Knowledge is the foundation on which software companies are built. Unfortunately, knowledge is rarely ever distributed evenly in the team. Often, the team members have different expertise in different areas, which is problematic when a member leaves and a new one comes in at different stages of the project; this often leads to delays in the completion of the project.

To avoid this, companies should ensure they have an effective system for transferring knowledge between the software development team members. Sometimes, software companies will outsource parts of their projects to a third party. This is a great way of getting a project done faster and more efficiently. In addition to helping with project completion, your team can learn new techniques and technologies from the other company. For this to happen, you need to have in place a system to ensure that the third party transfers as much knowledge as possible to your development team.
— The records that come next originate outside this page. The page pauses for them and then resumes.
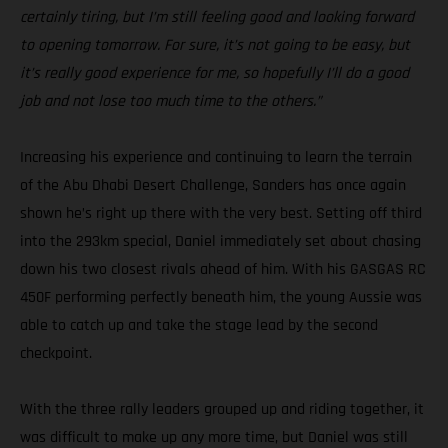
certainly tiring, but I’m still feeling good and looking forward
to opening tomorrow. For sure, it’s not going to be easy, but
it’s really good experience for me, so hopefully I’ll do a good
job and not lose too much time to the others.”
Increasing his experience and continuing to learn the terrain
of the Abu Dhabi Desert Challenge, Sanders has once again
shown he’s right up there with the very best. Setting off third
into the 293km special, Daniel immediately set about chasing
down his two closest rivals ahead of him. With his GASGAS RC
450F performing perfectly beneath him, the young Aussie was
able to catch up and take the stage lead by the second
checkpoint.
With the three rally leaders grouped up and riding together, it
was difficult to make up any more time, but Daniel was still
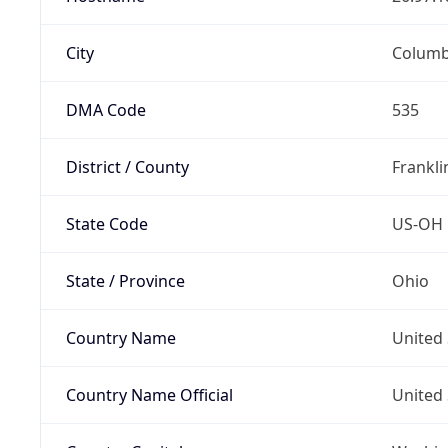
City
Colum
DMA Code
535
District / County
Frankli
State Code
US-OH
State / Province
Ohio
Country Name
United 
Country Name Official
United 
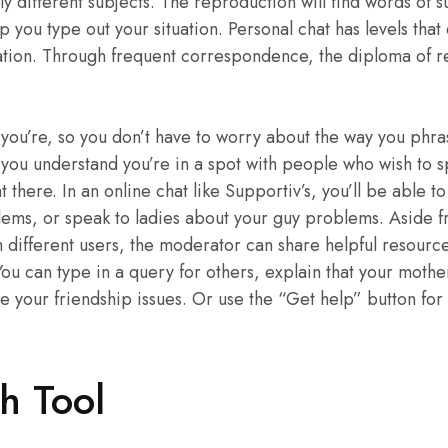
lly different subjects. The reproduction will find words of 
lp you type out your situation. Personal chat has levels tha
ion. Through frequent correspondence, the diploma of rel
you’re, so you don’t have to worry about the way you phr
 you understand you’re in a spot with people who wish to 
here. In an online chat like Supportiv’s, you’ll be able to
ems, or speak to ladies about your guy problems. Aside f
m different users, the moderator can share helpful resource
ou can type in a query for others, explain that your mother
 your friendship issues. Or use the “Get help” button for a 
h Tool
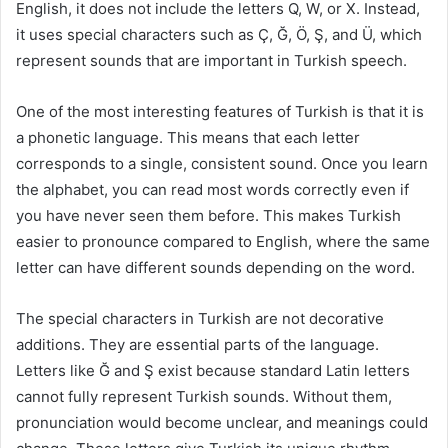
English, it does not include the letters Q, W, or X. Instead,
it uses special characters such as Ç, Ğ, Ö, Ş, and Ü, which
represent sounds that are important in Turkish speech.
One of the most interesting features of Turkish is that it is
a phonetic language. This means that each letter
corresponds to a single, consistent sound. Once you learn
the alphabet, you can read most words correctly even if
you have never seen them before. This makes Turkish
easier to pronounce compared to English, where the same
letter can have different sounds depending on the word.
The special characters in Turkish are not decorative
additions. They are essential parts of the language.
Letters like Ğ and Ş exist because standard Latin letters
cannot fully represent Turkish sounds. Without them,
pronunciation would become unclear, and meanings could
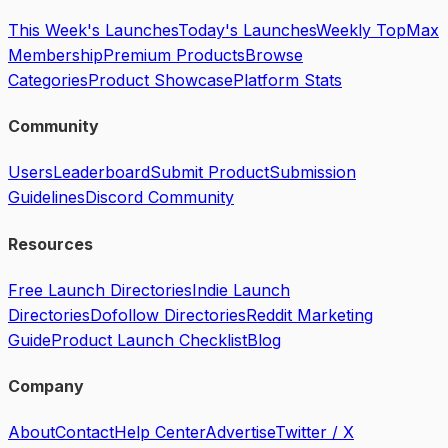
This Week's Launches
Today's Launches
Weekly Top
Max
Membership
Premium Products
Browse
Categories
Product Showcase
Platform Stats
Community
Users
Leaderboard
Submit Product
Submission
Guidelines
Discord Community
Resources
Free Launch Directories
Indie Launch
Directories
Dofollow Directories
Reddit Marketing
Guide
Product Launch Checklist
Blog
Company
About
Contact
Help Center
Advertise
Twitter / X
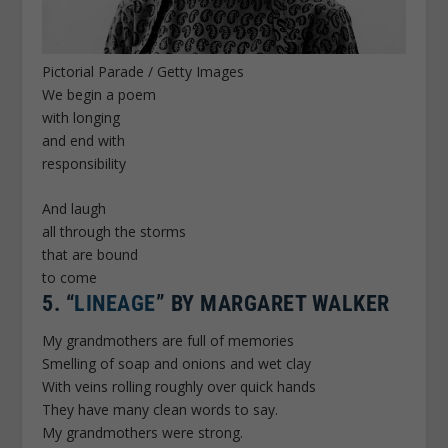
Pictorial Parade / Getty Images
We begin a poem
with longing
and end with
responsibility
And laugh
all through the storms
that are bound
to come
5.
“
LINEAGE
” BY MARGARET WALKER
My grandmothers are full of memories
Smelling of soap and onions and wet clay
With veins rolling roughly over quick hands
They have many clean words to say.
My grandmothers were strong.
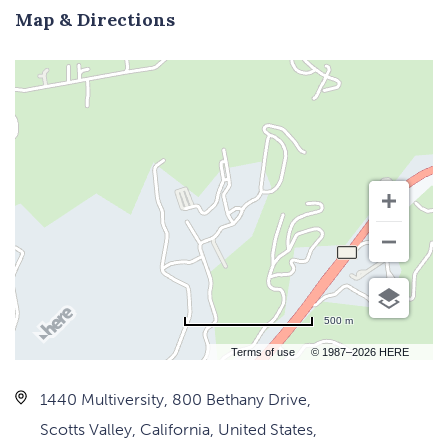
Map & Directions
500 m
Terms of use
© 1987–2026 HERE
1440 Multiversity, 800 Bethany Drive,
Scotts Valley, California, United States,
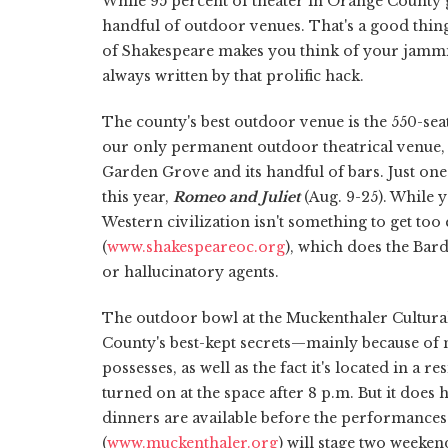
While 95 percent of theater in Orange
County g
handful of outdoor venues. That's a good thing i
of Shakespeare makes you think of your jammi
always written by that prolific hack.
The county's best outdoor venue is the 550-sea
our only permanent outdoor theatrical venue,
Garden Grove and its handful of bars. Just one
this year,
Romeo and Juliet
(Aug. 9-25). While 
Western civilization isn't something to get to
(
www.shakespeareoc.org
), which does the Bard
or hallucinatory agents.
The outdoor bowl at the Muckenthaler Cultural 
County's best-kept secrets—mainly because of my
possesses, as well as the fact it's located in a 
turned on at the space after 8 p.m. But it does
dinners are available before the performances
(
www.muckenthaler.org
) will stage two weeke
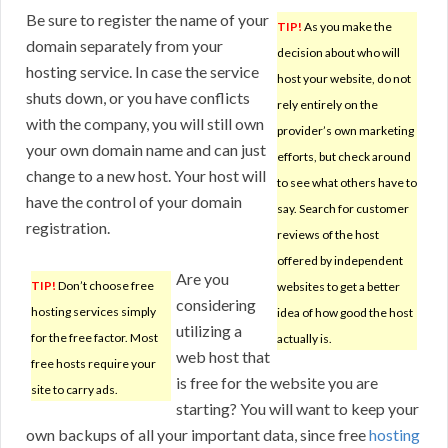
Be sure to register the name of your
TIP!
As you make the
domain separately from your
decision about who will
hosting service. In case the service
host your website, do not
shuts down, or you have conflicts
rely entirely on the
with the company, you will still own
provider’s own marketing
your own domain name and can just
efforts, but check around
change to a new host. Your host will
to see what others have to
have the control of your domain
say. Search for customer
registration.
reviews of the host
offered by independent
Are you
TIP!
Don’t choose free
websites to get a better
considering
hosting services simply
idea of how good the host
utilizing a
for the free factor. Most
actually is.
web host that
free hosts require your
is free for the website you are
site to carry ads.
starting? You will want to keep your
own backups of all your important data, since free
hosting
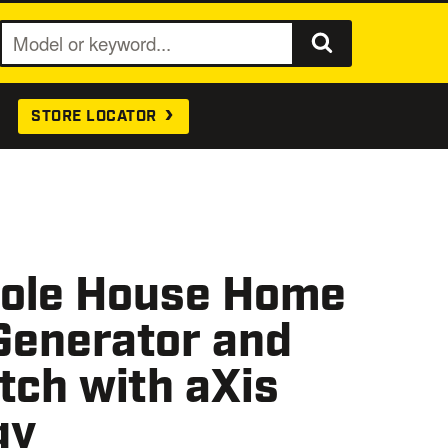
S
e
a
STORE LOCATOR
r
c
h
ole House Home
Generator and
tch with aXis
gy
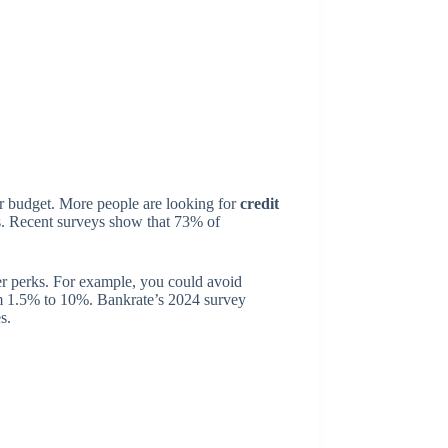
our budget. More people are looking for
credit
ds. Recent surveys show that 73% of
r perks. For example, you could avoid
om 1.5% to 10%. Bankrate’s 2024 survey
s.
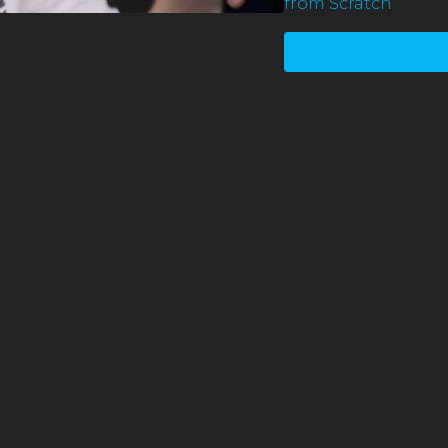
from Scratch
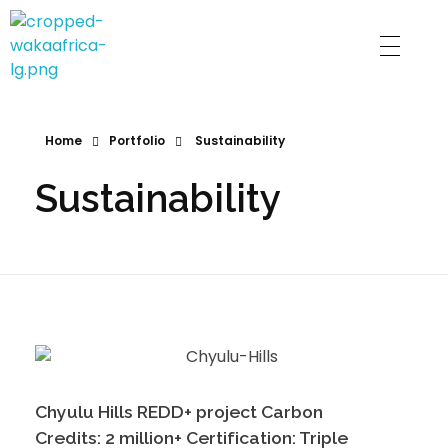
Waka Gram
Home
Portfolio
Sustainability
Sustainability
Chyulu Hills REDD+ project Carbon
Credits: 2 million+ Certification: Triple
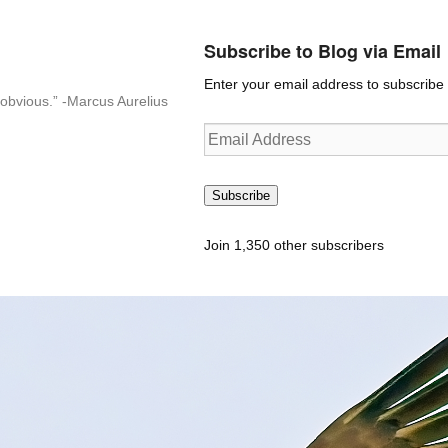
Subscribe to Blog via Email
Enter your email address to subscribe t
n-obvious.” -Marcus Aurelius
Email
Address
Subscribe
Join 1,350 other subscribers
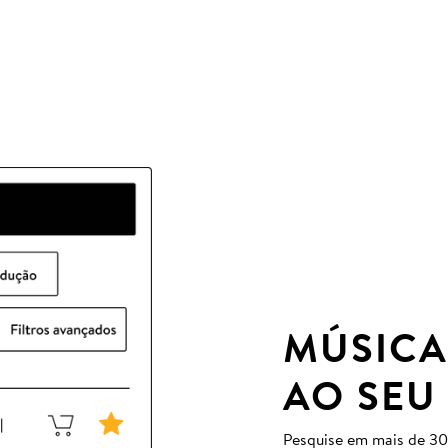
MÚSICA
AO SEU
Pesquise em mais de 30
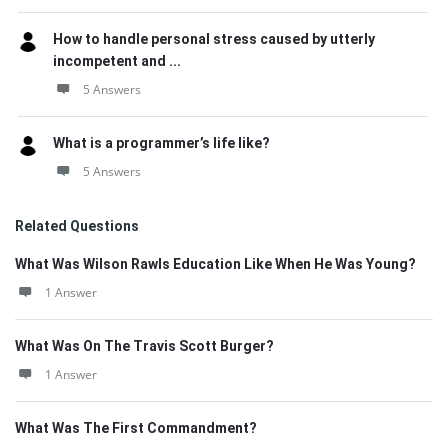
How to handle personal stress caused by utterly
incompetent and ...
5 Answers
What is a programmer’s life like?
5 Answers
Related Questions
What Was Wilson Rawls Education Like When He Was Young?
1 Answer
What Was On The Travis Scott Burger?
1 Answer
What Was The First Commandment?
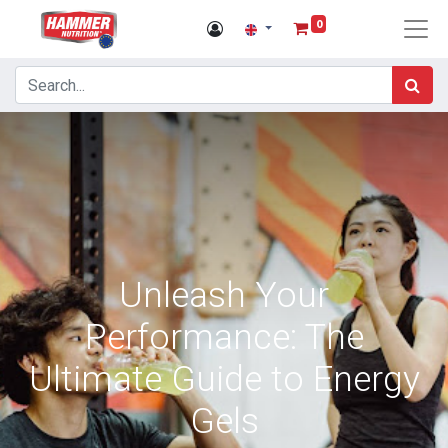
0
Unleash Your
Performance: The
Ultimate Guide to Energy
Gels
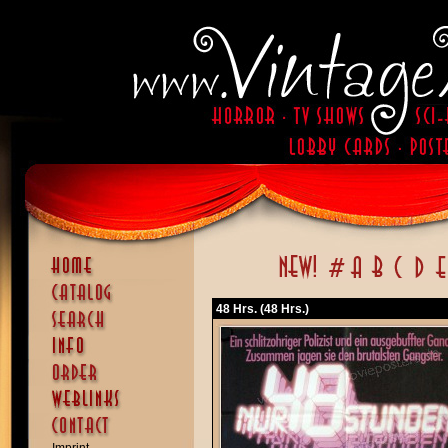
48 Hrs. (48 Hrs.)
Below are some methods organizations can use to ensure effective knowledge transfer within the development team:

 

Pair programming

Pair programming is a technique that involves two programmers sharing a single workstation and working together on a common development problem. The person at the keyboard, known as the “driver,” does the actual coding while the other programmer, known as the “navigator,” inspects the process. The “driver” gives a running commentary on everything he or she is doing. For an effective pair programming session, the two programmers should switch roles now and then.

Pair programming is an effective method of knowledge sharing since the navigator is usually paired with a driver who is skilled in areas in which the navigator is unfamiliar. In addition, the running commentary allows better articulation of coding complexities, helping the navigator grasp tacit knowledge that cannot be transferred through documentation.

 

Team code reviews

Team code reviews are when the whole development team looks over the code once a programmer is done working on it. The team checks whether there are any logic errors in the code, whether all requirements are met, and whether the new code is in line with existing style guidelines. Code reviews help the less experienced members of the team learn the code base, uncover gems of hidden knowledge within the code, and help them grow their skill sets by learning new techniques and technologies. It also helps your team to ascertain the quality of the code.

 

Hackathons

Hackathons are competition-style events that require a group of developers to collaborate on a project over a short period of time. After the allocated time is over, each group then presents their project to the other participants. By collaborating to rapidly complete a project, group members are able to learn from each other in an environment that also allows them to apply what they have learned. If you outsource some of your projects to third-party companies, grouping together your developers and those from the other company creates a great opportunity for them to learn from each other.

 

Brown Bag Lunches (BBL)

These are more of networking events where the team members bring their own food and socialize together over lunch, sharing information and knowledge in a relaxed setup. Brown Bag Lunches present a good opportunity for developers to catch up on the latest industry trends and best practices.

There is no one-size-fits-all approach for effective knowledge transfer within software development teams. Instead, organizations should find the right combination that works well based on their team and workload. Hackathons and paired programming help the team learn within a short period of time while team code reviews and Brown Bag Lunches are great long-term learning methods.